A Neo-Baroque Palace for Berlin
The announcement last week of an architect for Berlin's new city palace, or "Stadtschloss," came a full six years after officials in Berlin first gave the project a go-ahead. As of this week the unsightly—but not unloved—"Palast der Republik" is gone, a Communist relic of the Cold War, and there's room for a rebuilt Hohenzollern palace in the city center. But the palace itself is still a long way off.
Italian architect Francesco Stella was chosen to design the €552 million palace, which is also being called the "Humboldt Forum" and might be better described as an expensive and nostalgic complex of museums and public space. From the outside it will mimic the baroque-style Hohenzollern palace which stood here from the 15th century, when the Prussian royal family began construction, to 1950, when the East German government decided the war-ruined palace was a reminder of a decadent old world and destroyed its remains.

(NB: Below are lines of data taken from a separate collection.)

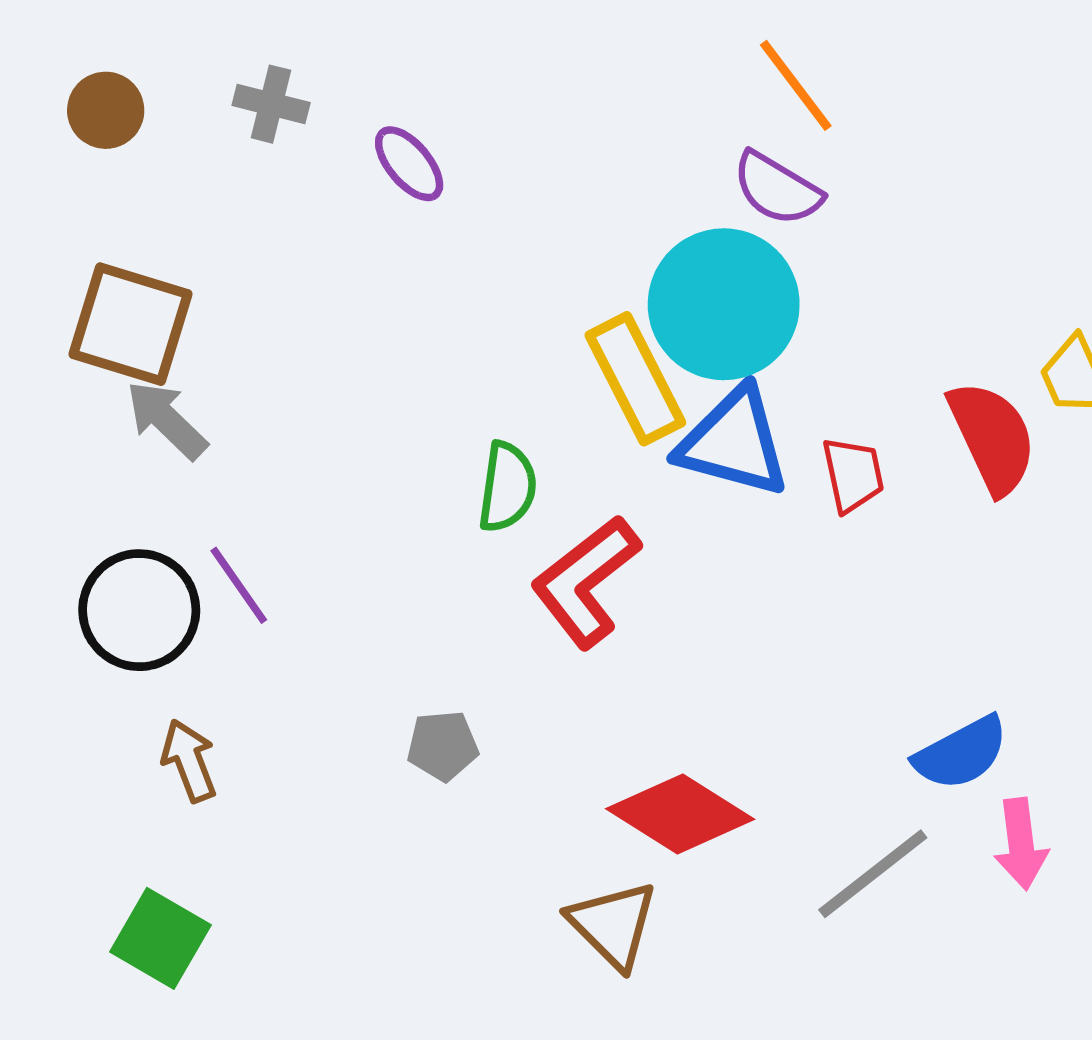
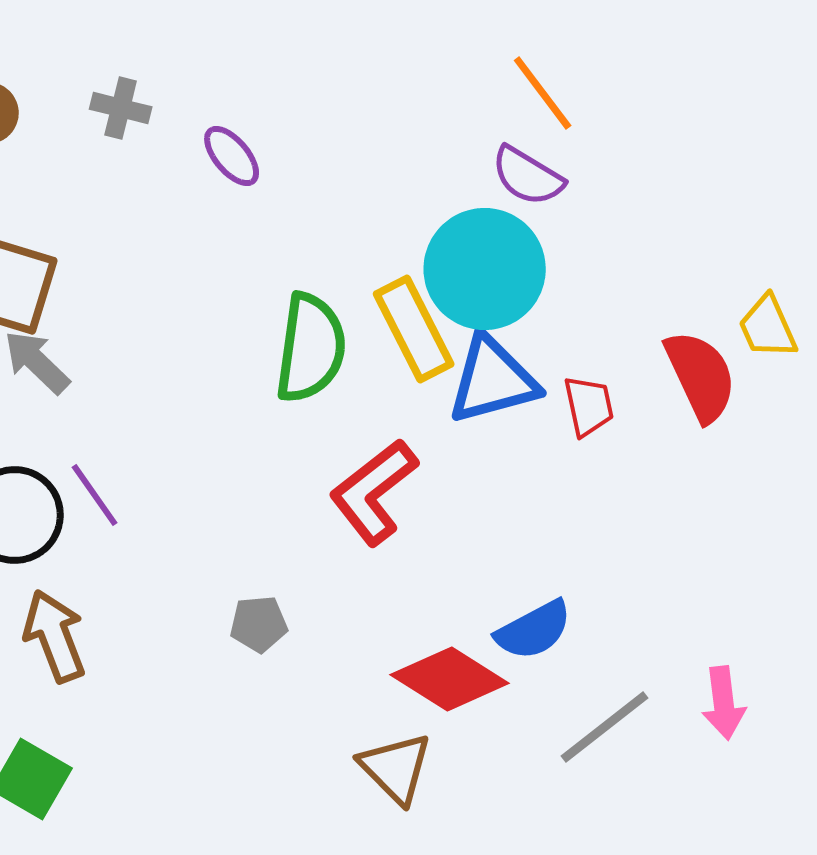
blue triangle: (734, 442) -> (493, 380), turned -30
green semicircle: (507, 487) -> (311, 348), moved, size x1.5
blue semicircle: (961, 753) -> (534, 630), moved
brown arrow: (189, 761) -> (55, 636), size x1.4

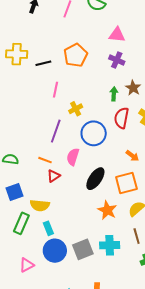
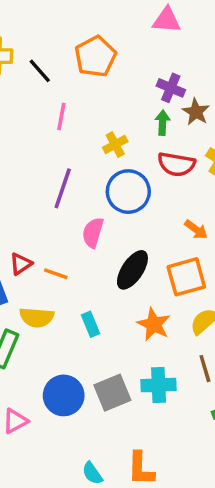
purple cross: (117, 60) -> (171, 88), moved
black line: (43, 63) -> (40, 71), turned 63
yellow cross: (76, 109) -> (115, 145), moved
red semicircle: (122, 118) -> (176, 164), turned -90
orange line: (45, 160) -> (56, 274), moved
red triangle: (54, 176) -> (21, 264), moved
cyan rectangle: (48, 228) -> (91, 324), moved

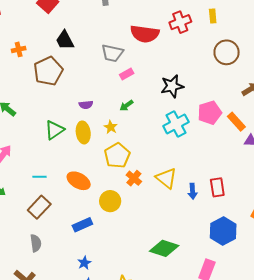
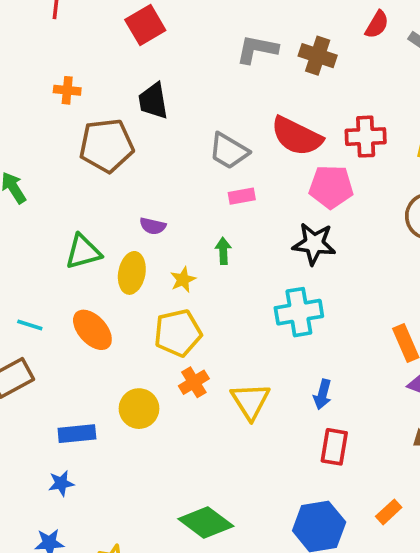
green arrow: (127, 105) -> (223, 251), turned 104
pink pentagon: (210, 113) -> (331, 187), moved
orange ellipse: (79, 181) -> (92, 330), moved
blue arrow: (193, 191) -> (322, 394), moved
blue star: (84, 263) -> (61, 483), moved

On the inside, though, instead of 1,500 rooms for the Hohenzollern family, the new complex will have room for art exhibitions and perhaps a modern public library. Whole sections of the city's Ethnographic Museum will move in. The complex will cover the space of two football fields. The building's expense and sheer Prussian scale have earned it withering criticism, especially by Berliners who still argue there was nothing wrong with the old Palast der Republik.
The communist building went up in 1976 and also included public space. It housed not just the East German parliament (largely a ceremonial body) but also a bowling alley and a disco. The city had it gutted because it was riddled with asbestos, but critics of the new city palace argue that asbestos problems in West Berlin were solved without demolishing buildings. They believe a remnant of Cold-War politics is behind the neo-Hohenzollern palace.
Joining the design of the old palace to practical public space was the architectural challenge for Francesco Stella and his competitors in the architectural derby. Stella's design, like those of his fellow Italians Eccheli e Campagnola and the Berlin architects at Kleihues + Kleihues—and most of the seven runners-up—is startlingly modern on the inside. This surprised some observers, since even until last week it was assumed that any whiff of modern architecture would doom the new plans.
The question is when it might be finished. The due date is 2013, but its budget still has to make up an €80 million shortfall in private donations—and it will rely on €32 million in financing from the city of Berlin, which was deeply in debt even before the current financial crisis hit. For now the "Schlossplatz," or palace square, is empty, and not all of Berlin will mind if it stays that way.